In this week's water and wastewater news, an employee in Baton Rouge is rescued from a 10-foot hole at the city's wastewater treatment plant; and "flushable" wipes are to blame for a 4,000-gallon spill in Georgia
A Baton Rouge Wastewater Treatment worker was recently hospitalized following an incident that left him trapped in a hole at the facility.
The plant employee was rescued from the 10-foot-deep hole by emergency personnel from Baton Rouge Fire Department. It took them about 30 minutes.
'Flushable' Wipes Cause 4,000-Gallon Spill
Officials in Gwinnett County, Georgia, say “flushable” wipes, paper, grease and other products are to blame for a sewage spill of more than 4,000 gallons into Jacks Creek.
Karen Shields, Department of Water Resources spokesperson, said some products that are labeled “flushable” don’t disperse in the sewers. “As these nondisposable items collect in the sewer pipe, they can eventually cause blockages that can lead to sanitary sewer backups or overflows,” she said in a statement.
County workers raked the area and spread lime to reduce environmental damage, and signs were posted to alert residents.
Source: Gwinnett Daily Post
EPA Giving Wisconsin More Time to Comply With Phosphorus Rules
The U.S. EPA approved a request from Wisconsin to put off the enforcement of rules that limit phosphorus discharge into the state’s waterways.
Scott Laeser, water quality specialist with Clean Wisconsin, told the Milwaukee Journal Sentinel the EPA’s action has been working its way through the system for a while and isn’t likely influenced by the new administration.

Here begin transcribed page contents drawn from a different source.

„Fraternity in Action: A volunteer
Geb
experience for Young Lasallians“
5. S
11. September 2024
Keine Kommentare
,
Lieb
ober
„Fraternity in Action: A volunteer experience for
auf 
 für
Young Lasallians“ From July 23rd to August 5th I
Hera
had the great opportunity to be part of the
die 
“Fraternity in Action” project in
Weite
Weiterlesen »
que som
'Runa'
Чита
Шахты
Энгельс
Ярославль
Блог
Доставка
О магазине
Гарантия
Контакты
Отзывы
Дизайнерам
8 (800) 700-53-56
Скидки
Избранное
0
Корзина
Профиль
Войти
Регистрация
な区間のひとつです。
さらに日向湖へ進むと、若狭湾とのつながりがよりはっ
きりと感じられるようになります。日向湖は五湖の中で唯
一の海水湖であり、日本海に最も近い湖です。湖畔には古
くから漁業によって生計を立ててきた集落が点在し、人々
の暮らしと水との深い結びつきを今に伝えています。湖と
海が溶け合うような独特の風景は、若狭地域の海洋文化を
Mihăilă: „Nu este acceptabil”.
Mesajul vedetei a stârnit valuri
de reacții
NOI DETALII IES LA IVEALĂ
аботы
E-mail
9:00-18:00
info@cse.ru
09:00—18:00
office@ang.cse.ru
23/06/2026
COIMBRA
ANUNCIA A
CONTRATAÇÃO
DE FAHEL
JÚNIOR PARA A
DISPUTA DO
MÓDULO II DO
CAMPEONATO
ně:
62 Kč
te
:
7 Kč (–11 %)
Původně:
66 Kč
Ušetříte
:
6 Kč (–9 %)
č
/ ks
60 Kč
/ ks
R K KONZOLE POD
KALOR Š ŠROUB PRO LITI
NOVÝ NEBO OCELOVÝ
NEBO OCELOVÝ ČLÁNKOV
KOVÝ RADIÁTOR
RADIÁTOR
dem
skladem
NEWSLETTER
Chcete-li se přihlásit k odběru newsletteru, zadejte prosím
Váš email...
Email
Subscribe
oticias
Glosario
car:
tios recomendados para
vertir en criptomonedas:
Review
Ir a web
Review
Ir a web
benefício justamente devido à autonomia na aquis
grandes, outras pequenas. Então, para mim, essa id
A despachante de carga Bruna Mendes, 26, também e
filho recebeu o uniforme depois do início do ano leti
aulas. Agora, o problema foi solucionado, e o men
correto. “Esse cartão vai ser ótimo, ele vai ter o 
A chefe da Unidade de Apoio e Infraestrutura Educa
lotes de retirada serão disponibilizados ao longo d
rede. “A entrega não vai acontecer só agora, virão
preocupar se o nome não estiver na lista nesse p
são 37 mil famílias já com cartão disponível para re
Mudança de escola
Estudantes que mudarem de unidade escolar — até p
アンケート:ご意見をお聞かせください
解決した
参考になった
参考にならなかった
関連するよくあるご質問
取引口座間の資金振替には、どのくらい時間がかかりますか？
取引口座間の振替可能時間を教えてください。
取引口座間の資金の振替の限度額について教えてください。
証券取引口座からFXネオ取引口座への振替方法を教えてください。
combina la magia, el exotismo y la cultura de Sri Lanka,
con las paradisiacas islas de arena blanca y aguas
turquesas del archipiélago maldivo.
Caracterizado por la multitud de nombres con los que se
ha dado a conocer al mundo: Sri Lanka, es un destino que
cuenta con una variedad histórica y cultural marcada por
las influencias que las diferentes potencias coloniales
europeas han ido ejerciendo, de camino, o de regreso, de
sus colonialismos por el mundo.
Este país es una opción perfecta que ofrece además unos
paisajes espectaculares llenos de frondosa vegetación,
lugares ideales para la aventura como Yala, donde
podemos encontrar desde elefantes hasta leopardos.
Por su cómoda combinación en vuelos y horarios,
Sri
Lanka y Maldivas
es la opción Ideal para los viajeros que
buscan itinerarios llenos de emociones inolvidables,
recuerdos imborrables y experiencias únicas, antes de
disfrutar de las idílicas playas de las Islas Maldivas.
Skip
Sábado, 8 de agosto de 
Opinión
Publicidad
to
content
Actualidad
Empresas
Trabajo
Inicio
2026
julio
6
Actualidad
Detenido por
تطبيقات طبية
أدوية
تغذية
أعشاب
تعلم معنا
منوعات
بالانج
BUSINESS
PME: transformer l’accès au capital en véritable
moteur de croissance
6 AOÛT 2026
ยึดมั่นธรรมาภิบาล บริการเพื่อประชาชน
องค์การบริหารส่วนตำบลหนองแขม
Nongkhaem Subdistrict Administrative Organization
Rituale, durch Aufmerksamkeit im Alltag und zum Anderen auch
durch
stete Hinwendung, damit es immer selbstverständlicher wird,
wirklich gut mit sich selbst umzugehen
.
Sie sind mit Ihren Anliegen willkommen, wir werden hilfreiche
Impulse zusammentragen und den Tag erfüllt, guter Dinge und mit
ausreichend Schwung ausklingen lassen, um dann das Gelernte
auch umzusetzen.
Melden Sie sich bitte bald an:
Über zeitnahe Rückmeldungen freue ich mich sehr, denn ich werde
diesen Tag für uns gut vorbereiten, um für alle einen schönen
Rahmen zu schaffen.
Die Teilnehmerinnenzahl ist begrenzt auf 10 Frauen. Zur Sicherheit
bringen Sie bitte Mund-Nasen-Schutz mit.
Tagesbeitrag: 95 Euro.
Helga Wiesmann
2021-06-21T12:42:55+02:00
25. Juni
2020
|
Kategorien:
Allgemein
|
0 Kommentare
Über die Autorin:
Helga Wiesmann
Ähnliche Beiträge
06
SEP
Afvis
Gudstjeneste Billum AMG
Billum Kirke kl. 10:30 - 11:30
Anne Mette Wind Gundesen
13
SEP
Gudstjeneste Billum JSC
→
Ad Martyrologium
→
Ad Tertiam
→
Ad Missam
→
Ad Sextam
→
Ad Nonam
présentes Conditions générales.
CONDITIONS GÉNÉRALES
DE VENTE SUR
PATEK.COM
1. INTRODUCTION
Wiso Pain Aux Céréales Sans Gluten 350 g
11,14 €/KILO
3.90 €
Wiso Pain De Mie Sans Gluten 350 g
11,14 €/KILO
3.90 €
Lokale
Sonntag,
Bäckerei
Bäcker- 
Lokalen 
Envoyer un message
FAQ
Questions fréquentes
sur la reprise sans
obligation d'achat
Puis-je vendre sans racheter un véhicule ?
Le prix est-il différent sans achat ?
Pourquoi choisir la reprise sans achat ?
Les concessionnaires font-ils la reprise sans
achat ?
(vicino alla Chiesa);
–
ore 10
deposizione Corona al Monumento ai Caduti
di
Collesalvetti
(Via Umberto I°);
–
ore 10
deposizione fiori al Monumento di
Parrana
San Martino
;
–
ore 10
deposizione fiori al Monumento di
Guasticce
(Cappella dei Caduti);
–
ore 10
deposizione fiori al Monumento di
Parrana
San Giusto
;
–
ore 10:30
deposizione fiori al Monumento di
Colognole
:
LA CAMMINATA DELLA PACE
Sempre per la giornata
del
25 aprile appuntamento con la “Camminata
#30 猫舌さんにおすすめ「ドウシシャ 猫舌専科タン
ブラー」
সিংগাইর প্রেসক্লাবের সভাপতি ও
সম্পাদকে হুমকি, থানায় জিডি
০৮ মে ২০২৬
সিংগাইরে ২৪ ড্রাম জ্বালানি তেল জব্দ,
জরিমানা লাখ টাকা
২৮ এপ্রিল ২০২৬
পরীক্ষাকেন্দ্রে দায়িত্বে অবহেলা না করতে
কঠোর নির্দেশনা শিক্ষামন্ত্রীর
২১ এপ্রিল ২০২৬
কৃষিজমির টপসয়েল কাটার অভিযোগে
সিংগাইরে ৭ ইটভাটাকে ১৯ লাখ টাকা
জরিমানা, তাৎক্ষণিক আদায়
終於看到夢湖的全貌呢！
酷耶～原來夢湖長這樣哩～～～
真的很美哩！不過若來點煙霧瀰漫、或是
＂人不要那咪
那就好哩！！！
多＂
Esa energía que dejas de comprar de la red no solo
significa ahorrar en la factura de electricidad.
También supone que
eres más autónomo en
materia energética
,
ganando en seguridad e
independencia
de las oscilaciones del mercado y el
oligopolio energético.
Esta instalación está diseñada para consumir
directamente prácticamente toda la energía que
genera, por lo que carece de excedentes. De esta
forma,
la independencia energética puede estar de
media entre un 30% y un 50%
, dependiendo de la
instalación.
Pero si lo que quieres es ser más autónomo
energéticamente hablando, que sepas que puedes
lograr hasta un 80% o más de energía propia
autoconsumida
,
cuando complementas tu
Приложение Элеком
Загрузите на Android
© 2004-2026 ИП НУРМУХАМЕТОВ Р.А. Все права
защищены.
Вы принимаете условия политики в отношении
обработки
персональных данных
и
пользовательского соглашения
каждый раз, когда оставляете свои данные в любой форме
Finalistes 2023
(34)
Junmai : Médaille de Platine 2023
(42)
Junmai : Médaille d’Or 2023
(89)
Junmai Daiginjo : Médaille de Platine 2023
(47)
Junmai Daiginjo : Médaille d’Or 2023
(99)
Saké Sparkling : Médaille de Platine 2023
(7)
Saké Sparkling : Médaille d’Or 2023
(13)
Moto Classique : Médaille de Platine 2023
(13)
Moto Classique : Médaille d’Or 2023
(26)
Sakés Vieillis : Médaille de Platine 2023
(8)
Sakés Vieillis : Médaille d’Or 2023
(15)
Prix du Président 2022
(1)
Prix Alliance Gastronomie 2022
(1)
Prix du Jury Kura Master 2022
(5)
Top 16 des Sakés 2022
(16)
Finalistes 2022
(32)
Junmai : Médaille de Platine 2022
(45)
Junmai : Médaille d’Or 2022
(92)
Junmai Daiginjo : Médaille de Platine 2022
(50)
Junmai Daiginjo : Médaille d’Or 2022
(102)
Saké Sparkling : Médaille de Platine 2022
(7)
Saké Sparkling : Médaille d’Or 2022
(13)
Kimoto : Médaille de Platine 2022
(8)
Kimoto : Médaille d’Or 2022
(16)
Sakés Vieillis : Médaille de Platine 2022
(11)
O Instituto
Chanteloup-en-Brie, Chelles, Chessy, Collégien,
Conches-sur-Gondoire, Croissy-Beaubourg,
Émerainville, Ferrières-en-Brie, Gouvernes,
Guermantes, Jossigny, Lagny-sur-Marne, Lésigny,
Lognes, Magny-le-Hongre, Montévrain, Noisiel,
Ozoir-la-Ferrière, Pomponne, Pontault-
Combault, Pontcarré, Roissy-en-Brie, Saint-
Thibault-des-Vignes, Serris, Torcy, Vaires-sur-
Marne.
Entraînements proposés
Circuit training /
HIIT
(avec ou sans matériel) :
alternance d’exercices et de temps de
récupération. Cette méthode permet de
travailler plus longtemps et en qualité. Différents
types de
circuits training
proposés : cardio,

The more strict phosphorus regulations took effect in 2010, but recent analyses by the state’s Department of Natural Resources show the regulations could cost between $1 and $7 billion over the next 10 years.
Source: Milwaukee Journal Sentinel
Scientists Develop Adsorbent Material Made of Orange Peels
Researchers recently found a way to remove metals and organic pollutants from wastewater using a new adsorbent material made from orange and grapefruit peels.
The food industry isn’t using the peels currently, although it produces an estimated 38.2 tons per year worldwide.
The process invented by the researchers makes it possible to change the structure of the peels using instant controlled pressure drop treatment, which gives them adsorbent properties. Then, they used a chemical treatment give the peel material more functional groups, allowing it to remove metals and pollutants.